*** DATA LISTING Section Begins ***

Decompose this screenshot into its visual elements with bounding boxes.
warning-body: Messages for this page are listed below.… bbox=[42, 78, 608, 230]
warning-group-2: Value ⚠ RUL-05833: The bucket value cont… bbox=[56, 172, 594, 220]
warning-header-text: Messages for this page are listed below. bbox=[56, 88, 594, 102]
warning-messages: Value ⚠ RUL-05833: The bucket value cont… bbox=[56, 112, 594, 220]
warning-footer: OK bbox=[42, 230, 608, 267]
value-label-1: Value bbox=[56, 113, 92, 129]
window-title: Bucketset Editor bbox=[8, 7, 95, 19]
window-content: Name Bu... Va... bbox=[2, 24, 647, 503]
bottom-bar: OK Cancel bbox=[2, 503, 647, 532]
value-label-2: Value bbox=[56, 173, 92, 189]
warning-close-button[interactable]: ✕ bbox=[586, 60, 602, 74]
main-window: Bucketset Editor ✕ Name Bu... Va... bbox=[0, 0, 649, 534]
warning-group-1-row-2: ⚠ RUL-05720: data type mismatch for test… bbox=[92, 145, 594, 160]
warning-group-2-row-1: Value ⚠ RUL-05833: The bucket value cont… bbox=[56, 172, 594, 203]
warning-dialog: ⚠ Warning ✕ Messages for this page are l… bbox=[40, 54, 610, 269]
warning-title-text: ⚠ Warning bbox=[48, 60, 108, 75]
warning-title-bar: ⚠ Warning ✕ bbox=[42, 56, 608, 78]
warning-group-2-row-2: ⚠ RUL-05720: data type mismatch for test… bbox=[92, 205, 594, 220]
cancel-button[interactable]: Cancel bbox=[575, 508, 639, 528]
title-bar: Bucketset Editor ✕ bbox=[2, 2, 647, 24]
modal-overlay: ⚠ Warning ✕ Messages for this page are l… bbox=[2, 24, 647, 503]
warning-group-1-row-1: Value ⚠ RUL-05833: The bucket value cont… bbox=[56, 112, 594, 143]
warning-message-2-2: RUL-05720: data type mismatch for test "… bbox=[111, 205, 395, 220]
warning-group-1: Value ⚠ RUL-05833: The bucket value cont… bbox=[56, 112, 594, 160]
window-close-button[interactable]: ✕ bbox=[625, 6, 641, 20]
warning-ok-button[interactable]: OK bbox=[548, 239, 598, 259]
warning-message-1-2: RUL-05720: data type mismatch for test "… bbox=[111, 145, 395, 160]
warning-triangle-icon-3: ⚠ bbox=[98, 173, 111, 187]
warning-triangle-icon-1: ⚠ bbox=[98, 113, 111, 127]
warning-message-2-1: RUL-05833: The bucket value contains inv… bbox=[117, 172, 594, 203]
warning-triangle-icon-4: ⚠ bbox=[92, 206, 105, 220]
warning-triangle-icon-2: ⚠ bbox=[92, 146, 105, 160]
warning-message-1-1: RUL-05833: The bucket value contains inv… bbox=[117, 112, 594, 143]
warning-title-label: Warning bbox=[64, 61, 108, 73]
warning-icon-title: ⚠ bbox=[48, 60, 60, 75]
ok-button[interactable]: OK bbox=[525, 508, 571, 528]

*** DATA LISTING Section Ends ***
*** DATA LISTING Section Begins ***

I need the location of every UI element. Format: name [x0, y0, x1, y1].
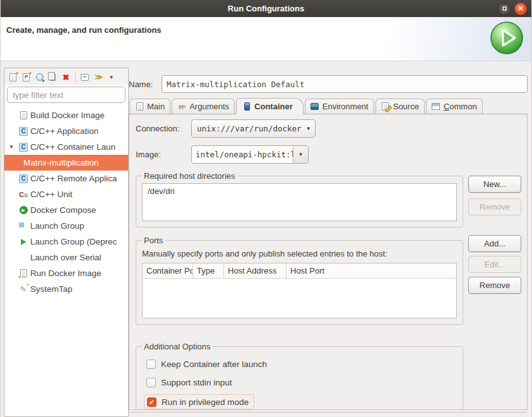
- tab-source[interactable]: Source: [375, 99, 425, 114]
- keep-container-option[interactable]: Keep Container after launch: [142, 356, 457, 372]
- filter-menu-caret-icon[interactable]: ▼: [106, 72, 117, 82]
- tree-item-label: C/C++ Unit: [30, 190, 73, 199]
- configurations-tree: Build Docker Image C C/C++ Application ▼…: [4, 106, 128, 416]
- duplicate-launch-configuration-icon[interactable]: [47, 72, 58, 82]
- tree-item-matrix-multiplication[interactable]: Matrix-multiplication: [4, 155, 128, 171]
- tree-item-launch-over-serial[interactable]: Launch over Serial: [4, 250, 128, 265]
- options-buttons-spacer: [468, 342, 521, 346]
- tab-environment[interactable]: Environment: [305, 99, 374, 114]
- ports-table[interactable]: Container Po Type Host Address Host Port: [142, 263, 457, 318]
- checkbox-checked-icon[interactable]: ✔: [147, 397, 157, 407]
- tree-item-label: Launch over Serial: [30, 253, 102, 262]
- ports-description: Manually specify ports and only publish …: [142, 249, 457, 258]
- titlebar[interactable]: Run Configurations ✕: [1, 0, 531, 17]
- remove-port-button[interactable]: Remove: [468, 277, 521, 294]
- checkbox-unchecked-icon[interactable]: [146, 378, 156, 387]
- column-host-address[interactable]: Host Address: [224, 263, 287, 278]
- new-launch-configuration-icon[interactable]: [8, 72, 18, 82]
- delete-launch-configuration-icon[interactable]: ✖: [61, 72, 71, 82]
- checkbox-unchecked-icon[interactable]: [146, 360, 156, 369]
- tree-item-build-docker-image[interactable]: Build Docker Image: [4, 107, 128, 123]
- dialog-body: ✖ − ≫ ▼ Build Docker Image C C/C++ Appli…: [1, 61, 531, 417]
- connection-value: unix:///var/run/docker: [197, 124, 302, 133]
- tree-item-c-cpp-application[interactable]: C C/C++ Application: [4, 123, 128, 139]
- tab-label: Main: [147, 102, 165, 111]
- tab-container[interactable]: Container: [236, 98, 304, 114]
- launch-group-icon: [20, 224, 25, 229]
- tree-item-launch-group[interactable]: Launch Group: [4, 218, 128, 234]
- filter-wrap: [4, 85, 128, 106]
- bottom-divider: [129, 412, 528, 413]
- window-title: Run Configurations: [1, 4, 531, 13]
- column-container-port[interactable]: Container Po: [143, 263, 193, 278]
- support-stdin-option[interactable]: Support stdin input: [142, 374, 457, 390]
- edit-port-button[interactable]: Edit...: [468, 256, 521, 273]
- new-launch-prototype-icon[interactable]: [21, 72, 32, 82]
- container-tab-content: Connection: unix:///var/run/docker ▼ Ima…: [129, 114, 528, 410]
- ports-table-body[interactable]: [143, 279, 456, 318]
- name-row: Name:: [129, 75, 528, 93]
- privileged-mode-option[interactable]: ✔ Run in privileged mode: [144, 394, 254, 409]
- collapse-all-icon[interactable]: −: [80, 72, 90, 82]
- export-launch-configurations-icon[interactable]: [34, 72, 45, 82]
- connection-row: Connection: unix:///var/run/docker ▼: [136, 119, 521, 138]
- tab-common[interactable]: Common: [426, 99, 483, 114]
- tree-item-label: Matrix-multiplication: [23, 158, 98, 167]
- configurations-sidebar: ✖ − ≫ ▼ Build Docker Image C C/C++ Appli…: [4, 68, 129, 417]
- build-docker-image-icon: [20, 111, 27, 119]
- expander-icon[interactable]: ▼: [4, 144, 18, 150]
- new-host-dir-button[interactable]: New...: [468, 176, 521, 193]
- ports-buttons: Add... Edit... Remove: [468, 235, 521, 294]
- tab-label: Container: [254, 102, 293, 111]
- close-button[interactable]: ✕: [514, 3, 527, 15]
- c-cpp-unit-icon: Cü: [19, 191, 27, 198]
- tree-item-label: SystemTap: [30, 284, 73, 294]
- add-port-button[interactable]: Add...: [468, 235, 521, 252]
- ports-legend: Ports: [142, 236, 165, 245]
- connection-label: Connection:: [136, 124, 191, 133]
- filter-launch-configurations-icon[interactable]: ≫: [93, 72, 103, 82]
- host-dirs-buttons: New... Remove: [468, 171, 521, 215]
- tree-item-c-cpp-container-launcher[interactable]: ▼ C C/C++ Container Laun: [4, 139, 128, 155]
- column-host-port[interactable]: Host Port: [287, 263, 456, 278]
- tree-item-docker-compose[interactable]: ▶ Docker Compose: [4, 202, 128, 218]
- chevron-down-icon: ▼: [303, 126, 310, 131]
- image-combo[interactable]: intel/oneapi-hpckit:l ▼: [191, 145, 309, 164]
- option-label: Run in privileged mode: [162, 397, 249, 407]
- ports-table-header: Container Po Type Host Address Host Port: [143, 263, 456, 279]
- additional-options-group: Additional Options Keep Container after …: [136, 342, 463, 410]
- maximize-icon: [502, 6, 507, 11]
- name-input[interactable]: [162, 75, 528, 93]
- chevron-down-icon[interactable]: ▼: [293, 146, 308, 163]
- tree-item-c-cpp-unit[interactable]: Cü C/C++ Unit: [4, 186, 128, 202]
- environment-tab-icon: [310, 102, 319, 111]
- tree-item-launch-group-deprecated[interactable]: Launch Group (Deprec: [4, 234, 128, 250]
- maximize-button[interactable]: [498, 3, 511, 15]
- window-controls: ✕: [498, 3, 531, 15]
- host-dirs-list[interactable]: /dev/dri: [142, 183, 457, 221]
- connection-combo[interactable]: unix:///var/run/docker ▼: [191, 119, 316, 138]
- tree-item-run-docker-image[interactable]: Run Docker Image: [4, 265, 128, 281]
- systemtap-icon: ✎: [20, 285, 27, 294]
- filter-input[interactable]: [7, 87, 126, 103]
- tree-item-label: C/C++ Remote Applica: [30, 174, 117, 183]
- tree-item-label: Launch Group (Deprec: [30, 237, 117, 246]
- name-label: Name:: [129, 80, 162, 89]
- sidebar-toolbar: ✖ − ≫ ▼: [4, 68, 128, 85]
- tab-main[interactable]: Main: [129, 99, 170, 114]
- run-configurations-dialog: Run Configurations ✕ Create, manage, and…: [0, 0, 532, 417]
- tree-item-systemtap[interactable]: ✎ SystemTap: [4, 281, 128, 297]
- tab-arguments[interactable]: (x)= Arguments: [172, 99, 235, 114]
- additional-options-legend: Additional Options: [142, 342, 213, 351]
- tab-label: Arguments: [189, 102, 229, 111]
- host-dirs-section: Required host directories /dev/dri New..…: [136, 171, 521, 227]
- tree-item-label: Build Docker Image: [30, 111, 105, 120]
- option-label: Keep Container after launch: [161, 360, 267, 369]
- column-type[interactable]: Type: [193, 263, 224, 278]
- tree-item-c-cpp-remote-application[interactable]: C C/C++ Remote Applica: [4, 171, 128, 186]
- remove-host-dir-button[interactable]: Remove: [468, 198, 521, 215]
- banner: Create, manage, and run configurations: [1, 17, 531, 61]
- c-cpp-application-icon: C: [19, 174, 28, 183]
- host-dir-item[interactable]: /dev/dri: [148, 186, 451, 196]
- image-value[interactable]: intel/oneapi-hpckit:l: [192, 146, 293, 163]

*** DATA LISTING Section Ends ***

• PROBLEM
What lines in the data above contain the word "page"? Copy them all.

• ANSWER SECTION
warning-body: Messages for this page are listed below.… bbox=[42, 78, 608, 230]
warning-header-text: Messages for this page are listed below. bbox=[56, 88, 594, 102]
warning-dialog: ⚠ Warning ✕ Messages for this page are l… bbox=[40, 54, 610, 269]
modal-overlay: ⚠ Warning ✕ Messages for this page are l… bbox=[2, 24, 647, 503]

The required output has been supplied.